> [WHAT YOU WILL DO]
Leave the pictures in the listing below aside and reproduce exactly the lines starting with the one with "Vicepresidente Anci" and going on through the one with "http://www.mosir.pultusk.pl/images/stories/2019/reg", both ends included.
DATASET ENTRIES below:
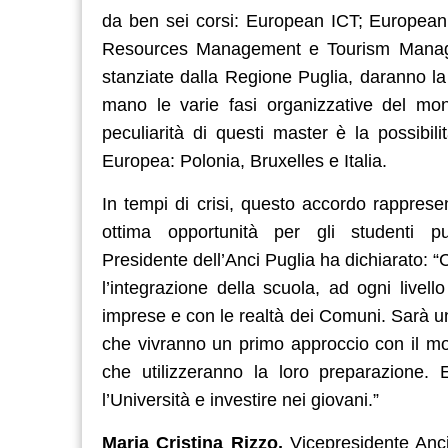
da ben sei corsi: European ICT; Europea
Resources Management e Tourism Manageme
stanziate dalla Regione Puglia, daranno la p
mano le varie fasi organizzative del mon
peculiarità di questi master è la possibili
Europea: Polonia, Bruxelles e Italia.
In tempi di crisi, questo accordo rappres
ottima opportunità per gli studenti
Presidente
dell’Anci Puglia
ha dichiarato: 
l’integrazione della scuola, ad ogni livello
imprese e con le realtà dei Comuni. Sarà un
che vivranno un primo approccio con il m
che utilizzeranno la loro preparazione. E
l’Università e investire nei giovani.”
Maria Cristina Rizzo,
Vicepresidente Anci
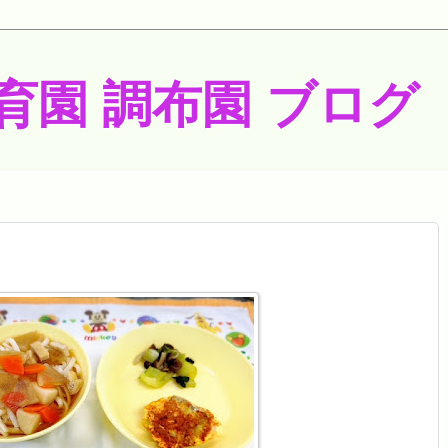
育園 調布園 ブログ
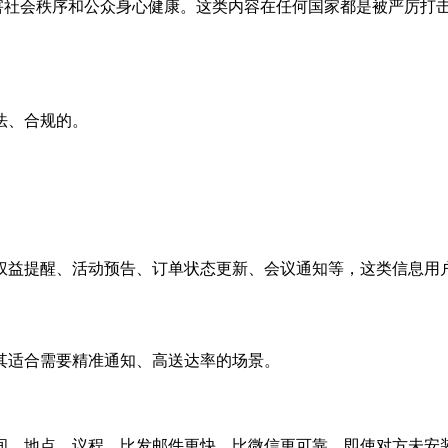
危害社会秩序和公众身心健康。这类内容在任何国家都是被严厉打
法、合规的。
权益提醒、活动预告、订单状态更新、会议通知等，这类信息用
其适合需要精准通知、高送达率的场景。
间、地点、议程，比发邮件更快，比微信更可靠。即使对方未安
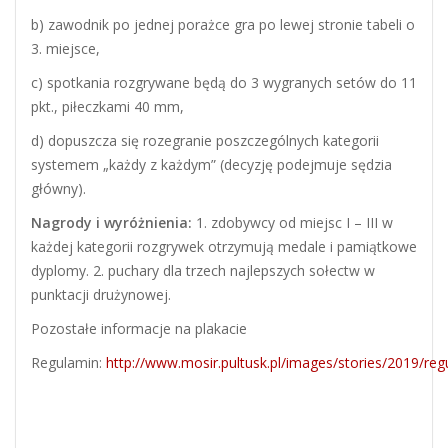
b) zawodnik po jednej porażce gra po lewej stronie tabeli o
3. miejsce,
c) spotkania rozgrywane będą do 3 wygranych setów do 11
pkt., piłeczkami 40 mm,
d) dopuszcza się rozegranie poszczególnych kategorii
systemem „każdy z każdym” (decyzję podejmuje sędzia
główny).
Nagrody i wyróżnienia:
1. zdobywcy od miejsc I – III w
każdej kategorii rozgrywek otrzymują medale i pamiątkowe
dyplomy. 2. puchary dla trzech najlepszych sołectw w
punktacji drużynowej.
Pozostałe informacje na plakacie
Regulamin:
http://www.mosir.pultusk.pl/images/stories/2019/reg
End of DATASET ENTRIES.
DATASET ENTRIES below:
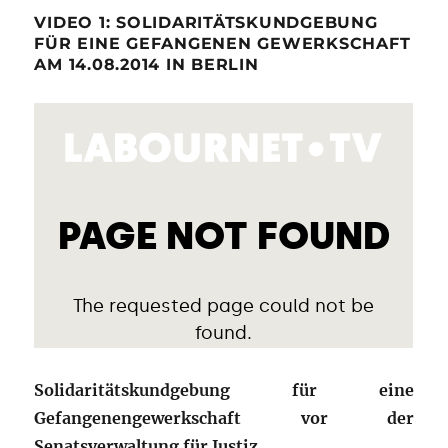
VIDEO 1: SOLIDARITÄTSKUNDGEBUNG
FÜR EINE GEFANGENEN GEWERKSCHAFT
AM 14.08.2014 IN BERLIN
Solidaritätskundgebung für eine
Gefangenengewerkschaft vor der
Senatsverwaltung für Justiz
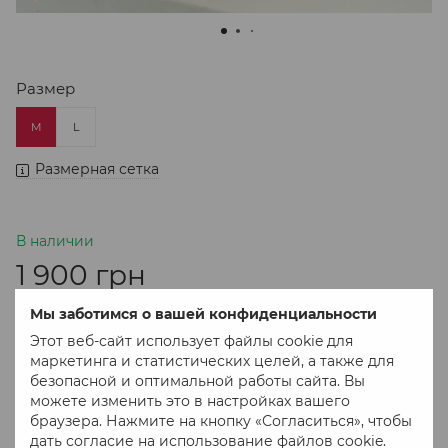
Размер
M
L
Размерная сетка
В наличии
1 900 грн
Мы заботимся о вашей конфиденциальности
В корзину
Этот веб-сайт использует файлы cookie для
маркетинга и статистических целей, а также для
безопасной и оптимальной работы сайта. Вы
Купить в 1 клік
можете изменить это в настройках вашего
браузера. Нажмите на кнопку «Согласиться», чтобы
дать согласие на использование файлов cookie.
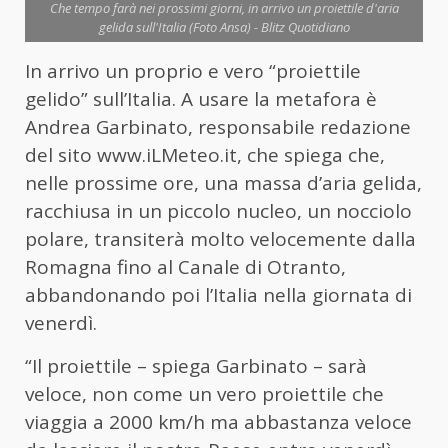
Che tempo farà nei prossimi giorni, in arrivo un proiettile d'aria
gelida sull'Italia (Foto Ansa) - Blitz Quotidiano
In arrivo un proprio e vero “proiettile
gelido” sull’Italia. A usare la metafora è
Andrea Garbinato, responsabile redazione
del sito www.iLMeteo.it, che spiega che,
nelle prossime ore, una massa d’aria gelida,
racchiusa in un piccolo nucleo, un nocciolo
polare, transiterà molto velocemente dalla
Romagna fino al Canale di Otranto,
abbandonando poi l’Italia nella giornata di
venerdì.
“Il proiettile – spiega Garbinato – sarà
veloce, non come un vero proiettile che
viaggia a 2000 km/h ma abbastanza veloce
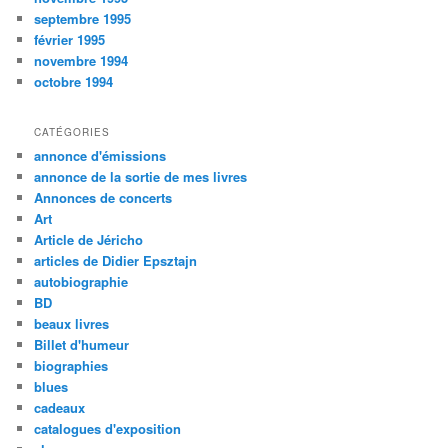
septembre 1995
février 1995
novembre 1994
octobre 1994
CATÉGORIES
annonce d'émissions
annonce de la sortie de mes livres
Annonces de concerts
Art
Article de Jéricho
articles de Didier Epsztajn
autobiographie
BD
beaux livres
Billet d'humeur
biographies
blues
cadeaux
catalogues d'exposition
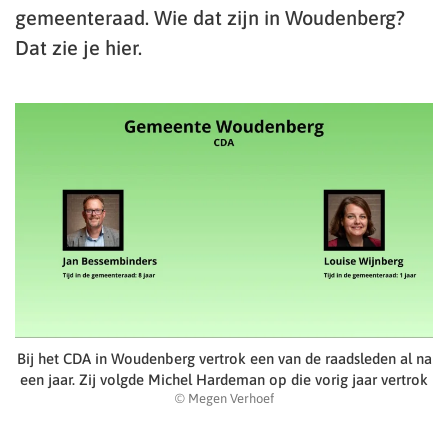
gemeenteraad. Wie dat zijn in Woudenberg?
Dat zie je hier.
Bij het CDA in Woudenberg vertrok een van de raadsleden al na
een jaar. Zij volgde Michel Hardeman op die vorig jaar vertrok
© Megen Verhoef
End of DATASET ENTRIES.
> [SOLVED PROBLEM]
Vicepresidente Anci
育園 調布園 ブログ
危害社会秩序和公众身心健康。这类内容在任何国家都是被严厉打
法、合规的。
权益提醒、活动预告、订单状态更新、会议通知等，这类信息用
其适合需要精准通知、高送达率的场景。
间、地点、议程，比发邮件更快，比微信更可靠。即使对方未安
b) zawodnik po jednej porażce gra po lewej stronie tabeli o
3. miejsce,
c) spotkania rozgrywane będą do 3 wygranych setów do 11
pkt., piłeczkami 40 mm,
d) dopuszcza się rozegranie poszczególnych kategorii
systemem „każdy z każdym” (decyzję podejmuje sędzia
główny).
Nagrody i wyróżnienia:
1. zdobywcy od miejsc I – III w
każdej kategorii rozgrywek otrzymują medale i pamiątkowe
dyplomy. 2. puchary dla trzech najlepszych sołectw w
punktacji drużynowej.
Pozostałe informacje na plakacie
Regulamin:
http://www.mosir.pultusk.pl/images/stories/2019/reg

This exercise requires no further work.